Quote all of the data exactly as given. Skip every picture it contains.

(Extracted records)
* * * * * * * * *

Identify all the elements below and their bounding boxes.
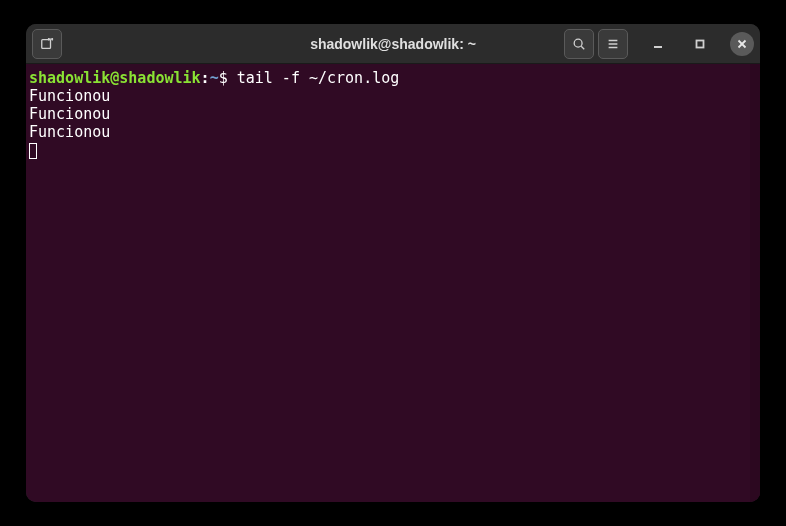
prompt-dollar: $ [219,69,228,87]
output-line: Funcionou [29,87,757,105]
maximize-button[interactable] [688,32,712,56]
prompt-line: shadowlik@shadowlik:~$ tail -f ~/cron.lo… [29,69,757,87]
minimize-icon [653,39,663,49]
terminal-cursor [29,143,37,159]
titlebar: shadowlik@shadowlik: ~ [26,24,760,64]
cursor-line [29,141,757,159]
svg-rect-10 [697,40,704,47]
hamburger-icon [606,37,620,51]
new-tab-icon [40,37,54,51]
output-line: Funcionou [29,105,757,123]
menu-button[interactable] [598,29,628,59]
terminal-body[interactable]: shadowlik@shadowlik:~$ tail -f ~/cron.lo… [26,64,760,502]
close-button[interactable] [730,32,754,56]
scrollbar[interactable] [750,64,760,502]
search-icon [572,37,586,51]
minimize-button[interactable] [646,32,670,56]
prompt-user-host: shadowlik@shadowlik [29,69,201,87]
maximize-icon [695,39,705,49]
titlebar-right [564,29,754,59]
svg-line-5 [581,46,584,49]
prompt-colon: : [201,69,210,87]
window-title: shadowlik@shadowlik: ~ [310,36,476,52]
prompt-path: ~ [210,69,219,87]
prompt-command: tail -f ~/cron.log [228,69,400,87]
output-line: Funcionou [29,123,757,141]
svg-point-4 [574,39,582,47]
search-button[interactable] [564,29,594,59]
svg-rect-0 [42,39,51,48]
new-tab-button[interactable] [32,29,62,59]
close-icon [737,39,747,49]
titlebar-left [32,29,62,59]
terminal-window: shadowlik@shadowlik: ~ [26,24,760,502]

* * * * * * * * *

# Your solution
Identify all the elements below and their bounding boxes.
prompt-dollar: $ [219,69,228,87]
output-line: Funcionou [29,87,757,105]
maximize-button[interactable] [688,32,712,56]
prompt-line: shadowlik@shadowlik:~$ tail -f ~/cron.lo… [29,69,757,87]
minimize-icon [653,39,663,49]
terminal-cursor [29,143,37,159]
titlebar: shadowlik@shadowlik: ~ [26,24,760,64]
cursor-line [29,141,757,159]
svg-rect-10 [697,40,704,47]
hamburger-icon [606,37,620,51]
new-tab-icon [40,37,54,51]
output-line: Funcionou [29,105,757,123]
menu-button[interactable] [598,29,628,59]
terminal-body[interactable]: shadowlik@shadowlik:~$ tail -f ~/cron.lo… [26,64,760,502]
close-button[interactable] [730,32,754,56]
scrollbar[interactable] [750,64,760,502]
search-icon [572,37,586,51]
minimize-button[interactable] [646,32,670,56]
prompt-user-host: shadowlik@shadowlik [29,69,201,87]
maximize-icon [695,39,705,49]
titlebar-right [564,29,754,59]
svg-line-5 [581,46,584,49]
prompt-colon: : [201,69,210,87]
window-title: shadowlik@shadowlik: ~ [310,36,476,52]
prompt-path: ~ [210,69,219,87]
prompt-command: tail -f ~/cron.log [228,69,400,87]
output-line: Funcionou [29,123,757,141]
svg-point-4 [574,39,582,47]
search-button[interactable] [564,29,594,59]
svg-rect-0 [42,39,51,48]
new-tab-button[interactable] [32,29,62,59]
close-icon [737,39,747,49]
titlebar-left [32,29,62,59]
terminal-window: shadowlik@shadowlik: ~ [26,24,760,502]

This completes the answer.